**Dataset records**
──────────
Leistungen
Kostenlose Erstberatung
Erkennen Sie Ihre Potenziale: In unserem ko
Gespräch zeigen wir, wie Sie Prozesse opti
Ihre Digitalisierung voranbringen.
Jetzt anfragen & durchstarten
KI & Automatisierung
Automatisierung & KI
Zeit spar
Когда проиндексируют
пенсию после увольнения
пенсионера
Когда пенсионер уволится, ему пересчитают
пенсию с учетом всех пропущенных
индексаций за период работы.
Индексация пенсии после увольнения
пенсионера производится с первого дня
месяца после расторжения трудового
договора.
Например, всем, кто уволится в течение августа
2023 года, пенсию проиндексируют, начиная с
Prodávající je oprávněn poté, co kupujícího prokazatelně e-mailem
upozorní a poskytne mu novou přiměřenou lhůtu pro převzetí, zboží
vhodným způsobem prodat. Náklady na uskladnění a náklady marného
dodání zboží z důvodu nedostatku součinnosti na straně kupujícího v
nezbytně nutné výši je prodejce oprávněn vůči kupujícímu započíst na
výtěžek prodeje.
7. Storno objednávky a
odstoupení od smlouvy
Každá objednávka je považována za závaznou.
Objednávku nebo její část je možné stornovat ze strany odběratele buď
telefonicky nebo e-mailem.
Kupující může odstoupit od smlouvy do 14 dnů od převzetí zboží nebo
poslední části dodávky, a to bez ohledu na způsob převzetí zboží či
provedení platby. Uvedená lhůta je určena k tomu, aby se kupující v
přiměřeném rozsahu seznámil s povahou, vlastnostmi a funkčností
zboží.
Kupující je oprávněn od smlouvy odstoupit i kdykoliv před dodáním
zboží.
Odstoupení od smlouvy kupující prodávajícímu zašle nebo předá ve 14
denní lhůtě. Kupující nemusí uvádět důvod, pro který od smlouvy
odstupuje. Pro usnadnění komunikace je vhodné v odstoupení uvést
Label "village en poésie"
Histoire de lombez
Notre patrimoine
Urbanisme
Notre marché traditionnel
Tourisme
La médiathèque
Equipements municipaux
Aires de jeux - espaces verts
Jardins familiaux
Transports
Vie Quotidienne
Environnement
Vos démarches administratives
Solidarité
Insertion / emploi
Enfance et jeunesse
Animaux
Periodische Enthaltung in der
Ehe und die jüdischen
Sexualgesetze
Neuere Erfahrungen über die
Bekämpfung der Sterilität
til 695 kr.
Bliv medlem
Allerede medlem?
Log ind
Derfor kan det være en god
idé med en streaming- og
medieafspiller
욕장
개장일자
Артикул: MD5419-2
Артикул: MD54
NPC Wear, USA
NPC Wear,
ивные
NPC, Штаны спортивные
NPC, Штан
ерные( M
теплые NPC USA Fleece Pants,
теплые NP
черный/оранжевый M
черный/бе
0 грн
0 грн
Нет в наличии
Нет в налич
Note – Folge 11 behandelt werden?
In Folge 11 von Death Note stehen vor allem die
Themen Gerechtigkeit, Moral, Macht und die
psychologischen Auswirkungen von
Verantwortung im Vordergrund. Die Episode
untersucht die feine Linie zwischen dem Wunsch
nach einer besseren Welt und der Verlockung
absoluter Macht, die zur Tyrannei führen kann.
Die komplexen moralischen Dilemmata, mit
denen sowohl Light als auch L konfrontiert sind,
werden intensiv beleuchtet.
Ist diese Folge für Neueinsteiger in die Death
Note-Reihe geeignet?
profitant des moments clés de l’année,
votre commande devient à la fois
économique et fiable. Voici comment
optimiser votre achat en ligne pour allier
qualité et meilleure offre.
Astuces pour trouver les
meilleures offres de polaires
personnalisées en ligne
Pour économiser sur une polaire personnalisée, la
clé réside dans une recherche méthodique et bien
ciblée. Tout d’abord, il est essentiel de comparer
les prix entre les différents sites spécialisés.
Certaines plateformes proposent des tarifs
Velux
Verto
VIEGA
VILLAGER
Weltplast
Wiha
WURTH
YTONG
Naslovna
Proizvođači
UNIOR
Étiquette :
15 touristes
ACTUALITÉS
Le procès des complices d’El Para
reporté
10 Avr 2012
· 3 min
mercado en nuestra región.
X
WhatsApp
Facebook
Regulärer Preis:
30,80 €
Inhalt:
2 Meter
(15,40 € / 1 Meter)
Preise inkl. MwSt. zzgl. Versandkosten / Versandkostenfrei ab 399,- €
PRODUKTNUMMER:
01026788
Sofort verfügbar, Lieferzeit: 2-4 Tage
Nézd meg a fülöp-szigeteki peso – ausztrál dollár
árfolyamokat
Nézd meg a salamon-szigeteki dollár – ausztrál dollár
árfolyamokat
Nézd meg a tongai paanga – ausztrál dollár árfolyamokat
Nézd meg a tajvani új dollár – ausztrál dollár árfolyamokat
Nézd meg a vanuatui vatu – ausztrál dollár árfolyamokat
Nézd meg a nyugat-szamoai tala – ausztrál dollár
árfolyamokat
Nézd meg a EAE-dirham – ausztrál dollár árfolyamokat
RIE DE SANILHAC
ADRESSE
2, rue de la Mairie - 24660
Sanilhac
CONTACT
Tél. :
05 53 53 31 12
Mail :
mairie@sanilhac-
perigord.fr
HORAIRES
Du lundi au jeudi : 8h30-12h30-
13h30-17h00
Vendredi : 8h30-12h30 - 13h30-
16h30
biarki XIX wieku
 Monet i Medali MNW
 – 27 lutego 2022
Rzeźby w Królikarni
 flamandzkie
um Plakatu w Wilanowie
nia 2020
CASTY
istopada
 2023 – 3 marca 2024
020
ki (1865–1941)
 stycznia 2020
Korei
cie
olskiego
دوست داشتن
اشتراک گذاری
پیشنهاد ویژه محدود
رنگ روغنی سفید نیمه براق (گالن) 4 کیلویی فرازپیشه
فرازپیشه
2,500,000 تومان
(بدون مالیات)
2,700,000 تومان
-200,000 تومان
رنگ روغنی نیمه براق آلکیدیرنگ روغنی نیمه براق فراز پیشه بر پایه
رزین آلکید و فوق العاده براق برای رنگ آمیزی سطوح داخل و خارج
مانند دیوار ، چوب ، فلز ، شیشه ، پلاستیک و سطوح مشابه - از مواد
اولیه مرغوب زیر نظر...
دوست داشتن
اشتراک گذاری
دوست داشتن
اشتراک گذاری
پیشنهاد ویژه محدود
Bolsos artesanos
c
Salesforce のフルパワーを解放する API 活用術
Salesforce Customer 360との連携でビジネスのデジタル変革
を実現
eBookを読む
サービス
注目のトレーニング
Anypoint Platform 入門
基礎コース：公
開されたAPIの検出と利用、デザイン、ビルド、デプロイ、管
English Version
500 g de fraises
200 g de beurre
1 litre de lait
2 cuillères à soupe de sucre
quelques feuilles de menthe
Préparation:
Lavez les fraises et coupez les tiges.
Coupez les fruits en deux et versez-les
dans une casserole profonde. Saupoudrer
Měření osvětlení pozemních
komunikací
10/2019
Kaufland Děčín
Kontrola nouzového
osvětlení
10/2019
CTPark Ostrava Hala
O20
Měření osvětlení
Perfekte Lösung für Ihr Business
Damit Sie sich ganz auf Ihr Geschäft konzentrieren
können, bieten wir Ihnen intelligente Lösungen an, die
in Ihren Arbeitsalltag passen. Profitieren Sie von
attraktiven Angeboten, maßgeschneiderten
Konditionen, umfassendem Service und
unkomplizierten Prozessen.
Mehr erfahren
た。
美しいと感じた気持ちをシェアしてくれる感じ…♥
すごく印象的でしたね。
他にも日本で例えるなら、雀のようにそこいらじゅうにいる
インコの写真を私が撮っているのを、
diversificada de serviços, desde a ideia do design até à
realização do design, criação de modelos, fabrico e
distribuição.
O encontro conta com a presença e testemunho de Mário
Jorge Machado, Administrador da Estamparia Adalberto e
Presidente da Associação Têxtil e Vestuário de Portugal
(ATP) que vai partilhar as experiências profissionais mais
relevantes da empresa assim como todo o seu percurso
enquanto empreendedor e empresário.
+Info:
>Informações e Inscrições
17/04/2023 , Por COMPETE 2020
──────────
**Task description**
Copy each line of the preceding data that contains the string "Macht".

**Answer section**
Themen Gerechtigkeit, Moral, Macht und die
absoluter Macht, die zur Tyrannei führen kann.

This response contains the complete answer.